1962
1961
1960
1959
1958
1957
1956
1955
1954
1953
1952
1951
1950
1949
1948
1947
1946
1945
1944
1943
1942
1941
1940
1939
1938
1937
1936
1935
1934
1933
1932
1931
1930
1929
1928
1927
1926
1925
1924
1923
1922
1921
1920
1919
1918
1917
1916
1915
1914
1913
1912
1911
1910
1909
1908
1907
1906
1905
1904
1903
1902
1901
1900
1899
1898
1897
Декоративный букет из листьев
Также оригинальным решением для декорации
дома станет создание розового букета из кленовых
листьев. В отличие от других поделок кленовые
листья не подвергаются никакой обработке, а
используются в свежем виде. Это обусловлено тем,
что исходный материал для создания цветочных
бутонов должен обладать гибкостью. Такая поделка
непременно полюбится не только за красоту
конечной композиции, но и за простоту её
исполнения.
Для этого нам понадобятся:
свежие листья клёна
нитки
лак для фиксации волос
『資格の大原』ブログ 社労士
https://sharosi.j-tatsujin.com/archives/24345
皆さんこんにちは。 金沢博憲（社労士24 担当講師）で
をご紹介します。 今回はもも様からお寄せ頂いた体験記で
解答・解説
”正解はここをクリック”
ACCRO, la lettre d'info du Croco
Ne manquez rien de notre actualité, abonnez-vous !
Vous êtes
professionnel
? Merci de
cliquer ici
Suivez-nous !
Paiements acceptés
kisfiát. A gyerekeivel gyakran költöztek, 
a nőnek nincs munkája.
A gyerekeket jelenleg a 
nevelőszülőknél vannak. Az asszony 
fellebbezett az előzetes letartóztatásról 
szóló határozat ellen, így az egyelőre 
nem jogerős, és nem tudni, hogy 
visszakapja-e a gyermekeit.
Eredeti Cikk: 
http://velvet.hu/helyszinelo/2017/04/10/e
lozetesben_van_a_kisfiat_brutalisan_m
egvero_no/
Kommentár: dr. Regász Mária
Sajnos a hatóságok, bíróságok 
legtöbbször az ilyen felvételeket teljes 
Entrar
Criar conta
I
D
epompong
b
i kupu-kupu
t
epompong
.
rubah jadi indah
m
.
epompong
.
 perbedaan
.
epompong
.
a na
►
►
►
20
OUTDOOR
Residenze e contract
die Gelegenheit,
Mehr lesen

-------------------------

Exercise details
For the records above, give the number of lines that include the string "листья", with nothing added.

Solution for this exercise
2